◆ Work to be completed ◆
Please repeat word for word the line containing "Jacket – Blue, som" and every following line up to and including the last one below, pictures excluded.

═════ Data to examine

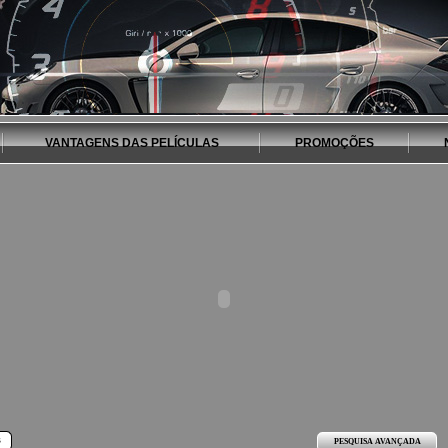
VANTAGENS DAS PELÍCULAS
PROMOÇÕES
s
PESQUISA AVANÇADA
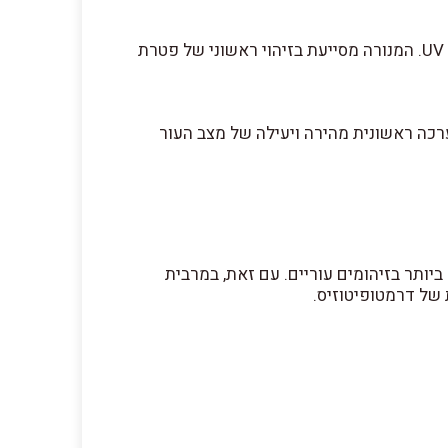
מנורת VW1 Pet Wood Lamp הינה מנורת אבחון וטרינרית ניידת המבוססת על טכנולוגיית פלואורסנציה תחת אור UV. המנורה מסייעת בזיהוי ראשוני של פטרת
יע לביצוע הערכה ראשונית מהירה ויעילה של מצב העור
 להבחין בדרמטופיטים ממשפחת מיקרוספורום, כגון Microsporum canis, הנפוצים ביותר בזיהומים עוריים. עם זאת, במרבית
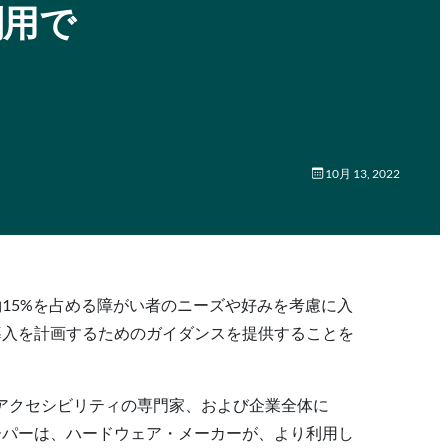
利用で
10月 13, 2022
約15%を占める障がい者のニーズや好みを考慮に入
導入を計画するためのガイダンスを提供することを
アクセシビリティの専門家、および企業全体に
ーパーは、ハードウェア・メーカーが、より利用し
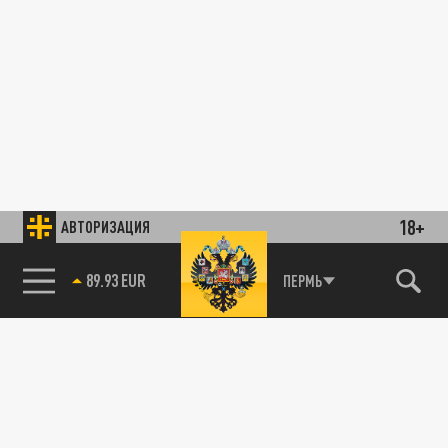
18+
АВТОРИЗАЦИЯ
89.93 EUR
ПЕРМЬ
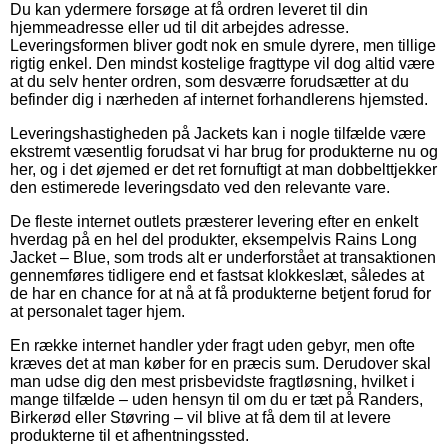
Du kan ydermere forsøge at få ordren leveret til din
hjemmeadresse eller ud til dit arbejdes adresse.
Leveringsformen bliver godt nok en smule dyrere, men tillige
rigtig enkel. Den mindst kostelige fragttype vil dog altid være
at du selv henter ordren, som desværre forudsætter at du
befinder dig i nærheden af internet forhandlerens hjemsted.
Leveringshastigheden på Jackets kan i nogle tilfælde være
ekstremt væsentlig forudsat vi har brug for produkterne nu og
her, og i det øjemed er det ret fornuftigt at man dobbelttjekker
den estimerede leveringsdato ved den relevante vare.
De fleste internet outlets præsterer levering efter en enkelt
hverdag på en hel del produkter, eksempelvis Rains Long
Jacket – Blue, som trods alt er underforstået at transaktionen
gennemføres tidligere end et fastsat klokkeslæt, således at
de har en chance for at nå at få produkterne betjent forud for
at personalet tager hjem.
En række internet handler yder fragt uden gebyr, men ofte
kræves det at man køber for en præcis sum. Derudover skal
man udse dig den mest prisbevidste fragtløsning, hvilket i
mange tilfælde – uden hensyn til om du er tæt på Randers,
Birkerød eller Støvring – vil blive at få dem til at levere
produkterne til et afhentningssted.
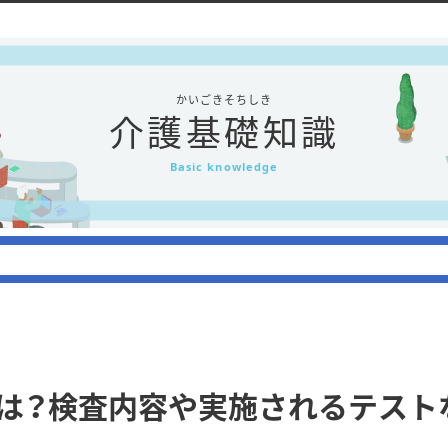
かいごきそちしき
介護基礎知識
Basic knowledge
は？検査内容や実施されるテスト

══════════

◆ Response ◆
Jacket – Blue, som trods alt er underforstået at transaktionen
gennemføres tidligere end et fastsat klokkeslæt, således at
de har en chance for at nå at få produkterne betjent forud for
at personalet tager hjem.
En række internet handler yder fragt uden gebyr, men ofte
kræves det at man køber for en præcis sum. Derudover skal
man udse dig den mest prisbevidste fragtløsning, hvilket i
mange tilfælde – uden hensyn til om du er tæt på Randers,
Birkerød eller Støvring – vil blive at få dem til at levere
produkterne til et afhentningssted.
かいごきそちしき
介護基礎知識
Basic knowledge
は？検査内容や実施されるテスト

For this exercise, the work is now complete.